Treasury Bonds can be an excellent savings vehicle for those who are financially conservative. At one time, it was commonplace for grandparents and relatives to give U.S. Savings Bonds as gifts to newborn infants so they would begin their adult lives with a nest egg. Unless you need supplies for your new baby, suggest the gift of a Treasury Bond to those who ask what you need. They are available in denominations that cost less than a new stroller or crib and they take years to mature. When your child is ready for college, the treasury bonds given as baby gifts can help pay a significant portion of your child’s schooling expenses.

Final Word

The average income of a person with a college degree is more than a million dollars higher over a lifetime than the income of a person with a high school diploma. Higher education is necessary for the financial success of your child when he or she reaches adulthood and pursues a career. The average cost of a four year college degree is expected to rise to over $100,000 by the year 2016. The best way to ensure the success of your child is to begin a savings plan at their birth. Professional financial advisors can help parents find and execute the best ways to save and invest for the future of their children.

Check out www.Gajizmo.com to find more of Gary’s writing.

  • Free Money Minute May 14, 2013, 7:29 am

    Although I agree college has the potential to earn you more money over your lifetime, it is not an option for everyone. Some people would benefit from going into a trade (electrician, plumber, etc) and avoiding the crippling debt (I like the way you put this) or student loan debt.
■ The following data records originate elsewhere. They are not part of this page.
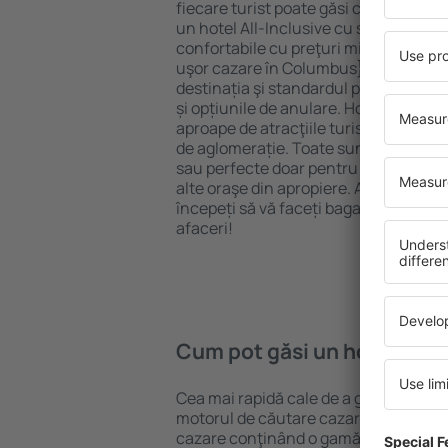
fiecare turist poate găsi cazare potriv
un hotel All-Inclusive cu standarde ȋn
confortabile cu preţuri mici? Cu ajuto
uşor cazare în Columbus} pentru oric
destinația şi standardul pentru hotel,
și opțiunile de anulare. Hotelurile în
aproape de atracţiile turistice popula
de aglomerație. Toate sunt disponibi
sau perfecte doar pentru o noapte atun
alte oraşe din apropiere. Alegeți hotelu
începeți să vă faceți bagajele pentru 
afaceri!
Cum pot găsi un hotel în 
Cea mai rapidă cale de a găsi un hote
motorul de căutare cazare eSky. Baza
cazare conţinând o gamă largă de opţi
I would encourage people to take a step back and see what they want out of life before simply going through the process of signing loans and going to class.
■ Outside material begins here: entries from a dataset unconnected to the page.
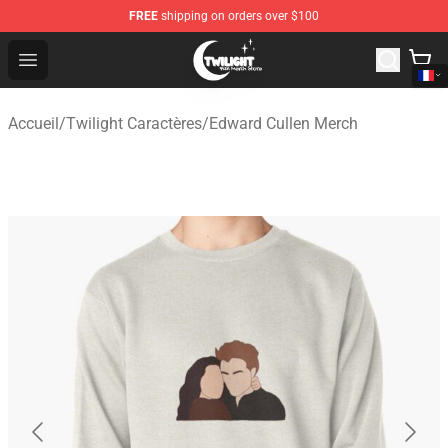
FREE
shipping on orders over $100
Twilight Store - Official Twilight Merchandise Shop
Open menu
Accueil
/
Twilight Caractères
/
Edward Cullen Merch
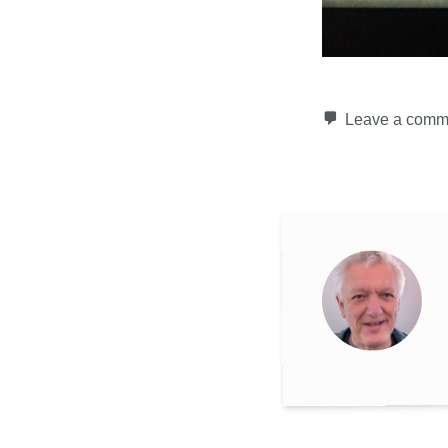
Leave a comm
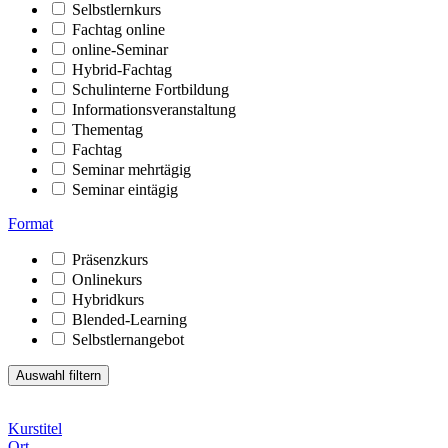
Selbstlernkurs
Fachtag online
online-Seminar
Hybrid-Fachtag
Schulinterne Fortbildung
Informationsveranstaltung
Thementag
Fachtag
Seminar mehrtägig
Seminar eintägig
Format
Präsenzkurs
Onlinekurs
Hybridkurs
Blended-Learning
Selbstlernangebot
Kurstitel
Ort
  • Gary@Gajizmo.com May 14, 2013, 4:12 pm

    FMM – Completely agree. If the kids decide they don’t want to go to college because they’d rather pursue a trade, no problem. I’d use the money to help them follow through on their decision and get started rather than waste $100,000 just to have a college diploma for the sake of it. That is a lot of money to “waste” in a situation where it won’t be appreciated.

  • Honolulu Aunty May 14, 2013, 7:48 pm

    That was great GaryatGajizmo.com!

    I am glad our 4 kids are finally out of college – don’t know how we did it. Now we are tuition free – what a fantastic feeling!
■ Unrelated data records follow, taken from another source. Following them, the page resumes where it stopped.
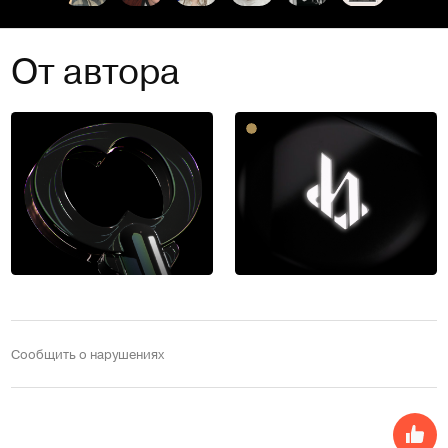
От автора
Сообщить о нарушениях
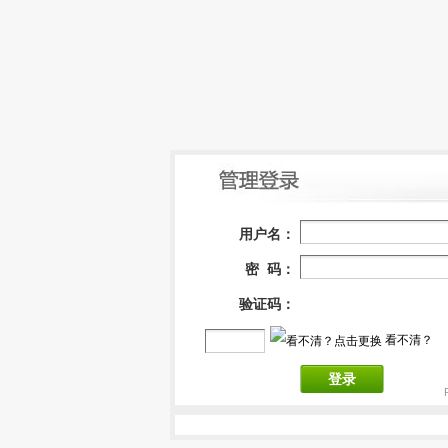
用户名：
密 码：
验证码：
看不清？
登录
    I wish I had done at least 1 of the strategies that you recommended. I thought the only option we had was the 529 custodial accounts – but they were so limited and not a great way to appreciate funds, imo.

    The key to all this is to start EARLY when the keikis (kids) are young. But I also think that we must take care of our own retirement needs first. We used to tell our kids that they could go to the mainland college of their choice and we would pay, but if we can’t afford it, they would have to find a cheaper college or transfer to the University of Hawaii as a resident.

    Another strategy that I heard was from Phill Grove, a real estate investor. He and his wife bought a single family house at a good price in the name of their son’s trust when he was just born. With rental income and the appreciation by the time the kid was college bound, his college education would be covered.